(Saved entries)
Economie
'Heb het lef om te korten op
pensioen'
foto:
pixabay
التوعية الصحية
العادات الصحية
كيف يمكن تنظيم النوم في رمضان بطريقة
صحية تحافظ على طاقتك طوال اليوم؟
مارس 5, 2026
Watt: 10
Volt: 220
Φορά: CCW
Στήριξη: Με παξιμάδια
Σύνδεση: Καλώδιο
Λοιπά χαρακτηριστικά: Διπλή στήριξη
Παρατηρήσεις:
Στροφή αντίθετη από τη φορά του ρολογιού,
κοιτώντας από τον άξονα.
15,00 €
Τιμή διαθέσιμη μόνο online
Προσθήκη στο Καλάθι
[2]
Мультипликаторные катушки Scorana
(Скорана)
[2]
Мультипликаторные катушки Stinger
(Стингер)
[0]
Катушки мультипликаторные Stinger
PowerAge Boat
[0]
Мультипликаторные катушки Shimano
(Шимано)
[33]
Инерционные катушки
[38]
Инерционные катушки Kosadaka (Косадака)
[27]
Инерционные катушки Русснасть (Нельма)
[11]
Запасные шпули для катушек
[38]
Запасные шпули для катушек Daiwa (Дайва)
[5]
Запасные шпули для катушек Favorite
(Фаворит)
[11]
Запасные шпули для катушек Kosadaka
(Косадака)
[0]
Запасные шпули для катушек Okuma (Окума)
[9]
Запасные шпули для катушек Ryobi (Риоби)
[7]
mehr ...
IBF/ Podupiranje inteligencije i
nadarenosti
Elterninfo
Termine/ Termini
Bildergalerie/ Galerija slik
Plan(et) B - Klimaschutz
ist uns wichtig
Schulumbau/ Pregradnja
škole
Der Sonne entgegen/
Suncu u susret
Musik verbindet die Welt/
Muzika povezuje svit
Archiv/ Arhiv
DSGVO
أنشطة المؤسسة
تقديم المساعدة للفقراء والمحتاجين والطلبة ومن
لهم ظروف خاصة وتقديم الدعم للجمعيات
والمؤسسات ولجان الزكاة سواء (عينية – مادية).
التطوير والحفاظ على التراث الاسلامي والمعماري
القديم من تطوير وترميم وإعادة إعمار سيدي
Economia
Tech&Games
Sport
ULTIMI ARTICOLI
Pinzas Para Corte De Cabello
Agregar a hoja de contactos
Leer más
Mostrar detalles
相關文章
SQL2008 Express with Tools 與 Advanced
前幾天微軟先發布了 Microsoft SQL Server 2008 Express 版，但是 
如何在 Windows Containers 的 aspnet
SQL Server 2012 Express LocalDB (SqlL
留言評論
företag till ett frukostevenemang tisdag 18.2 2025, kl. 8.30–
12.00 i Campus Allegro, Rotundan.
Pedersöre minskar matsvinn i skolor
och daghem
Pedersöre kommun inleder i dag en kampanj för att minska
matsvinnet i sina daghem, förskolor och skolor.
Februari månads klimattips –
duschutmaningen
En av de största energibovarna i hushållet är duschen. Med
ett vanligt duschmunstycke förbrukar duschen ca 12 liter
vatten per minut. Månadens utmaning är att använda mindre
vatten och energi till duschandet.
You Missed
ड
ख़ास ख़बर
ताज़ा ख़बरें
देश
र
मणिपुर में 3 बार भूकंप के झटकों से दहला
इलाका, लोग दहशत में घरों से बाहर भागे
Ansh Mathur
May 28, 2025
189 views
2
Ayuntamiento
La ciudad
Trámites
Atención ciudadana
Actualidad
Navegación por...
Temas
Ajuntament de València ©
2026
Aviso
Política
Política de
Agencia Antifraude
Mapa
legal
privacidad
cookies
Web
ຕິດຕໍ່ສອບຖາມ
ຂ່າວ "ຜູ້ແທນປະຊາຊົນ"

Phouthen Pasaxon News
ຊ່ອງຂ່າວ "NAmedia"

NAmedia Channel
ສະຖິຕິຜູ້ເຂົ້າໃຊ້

DESCRIPTION OF THE TASK> Please repeat every record above word for word.

ANSWER SPACE>
Economie
'Heb het lef om te korten op
pensioen'
foto:
pixabay
التوعية الصحية
العادات الصحية
كيف يمكن تنظيم النوم في رمضان بطريقة
صحية تحافظ على طاقتك طوال اليوم؟
مارس 5, 2026
Watt: 10
Volt: 220
Φορά: CCW
Στήριξη: Με παξιμάδια
Σύνδεση: Καλώδιο
Λοιπά χαρακτηριστικά: Διπλή στήριξη
Παρατηρήσεις:
Στροφή αντίθετη από τη φορά του ρολογιού,
κοιτώντας από τον άξονα.
15,00 €
Τιμή διαθέσιμη μόνο online
Προσθήκη στο Καλάθι
[2]
Мультипликаторные катушки Scorana
(Скорана)
[2]
Мультипликаторные катушки Stinger
(Стингер)
[0]
Катушки мультипликаторные Stinger
PowerAge Boat
[0]
Мультипликаторные катушки Shimano
(Шимано)
[33]
Инерционные катушки
[38]
Инерционные катушки Kosadaka (Косадака)
[27]
Инерционные катушки Русснасть (Нельма)
[11]
Запасные шпули для катушек
[38]
Запасные шпули для катушек Daiwa (Дайва)
[5]
Запасные шпули для катушек Favorite
(Фаворит)
[11]
Запасные шпули для катушек Kosadaka
(Косадака)
[0]
Запасные шпули для катушек Okuma (Окума)
[9]
Запасные шпули для катушек Ryobi (Риоби)
[7]
mehr ...
IBF/ Podupiranje inteligencije i
nadarenosti
Elterninfo
Termine/ Termini
Bildergalerie/ Galerija slik
Plan(et) B - Klimaschutz
ist uns wichtig
Schulumbau/ Pregradnja
škole
Der Sonne entgegen/
Suncu u susret
Musik verbindet die Welt/
Muzika povezuje svit
Archiv/ Arhiv
DSGVO
أنشطة المؤسسة
تقديم المساعدة للفقراء والمحتاجين والطلبة ومن
لهم ظروف خاصة وتقديم الدعم للجمعيات
والمؤسسات ولجان الزكاة سواء (عينية – مادية).
التطوير والحفاظ على التراث الاسلامي والمعماري
القديم من تطوير وترميم وإعادة إعمار سيدي
Economia
Tech&Games
Sport
ULTIMI ARTICOLI
Pinzas Para Corte De Cabello
Agregar a hoja de contactos
Leer más
Mostrar detalles
相關文章
SQL2008 Express with Tools 與 Advanced
前幾天微軟先發布了 Microsoft SQL Server 2008 Express 版，但是 
如何在 Windows Containers 的 aspnet
SQL Server 2012 Express LocalDB (SqlL
留言評論
företag till ett frukostevenemang tisdag 18.2 2025, kl. 8.30–
12.00 i Campus Allegro, Rotundan.
Pedersöre minskar matsvinn i skolor
och daghem
Pedersöre kommun inleder i dag en kampanj för att minska
matsvinnet i sina daghem, förskolor och skolor.
Februari månads klimattips –
duschutmaningen
En av de största energibovarna i hushållet är duschen. Med
ett vanligt duschmunstycke förbrukar duschen ca 12 liter
vatten per minut. Månadens utmaning är att använda mindre
vatten och energi till duschandet.
You Missed
ड
ख़ास ख़बर
ताज़ा ख़बरें
देश
र
मणिपुर में 3 बार भूकंप के झटकों से दहला
इलाका, लोग दहशत में घरों से बाहर भागे
Ansh Mathur
May 28, 2025
189 views
2
Ayuntamiento
La ciudad
Trámites
Atención ciudadana
Actualidad
Navegación por...
Temas
Ajuntament de València ©
2026
Aviso
Política
Política de
Agencia Antifraude
Mapa
legal
privacidad
cookies
Web
ຕິດຕໍ່ສອບຖາມ
ຂ່າວ "ຜູ້ແທນປະຊາຊົນ"

Phouthen Pasaxon News
ຊ່ອງຂ່າວ "NAmedia"

NAmedia Channel
ສະຖິຕິຜູ້ເຂົ້າໃຊ້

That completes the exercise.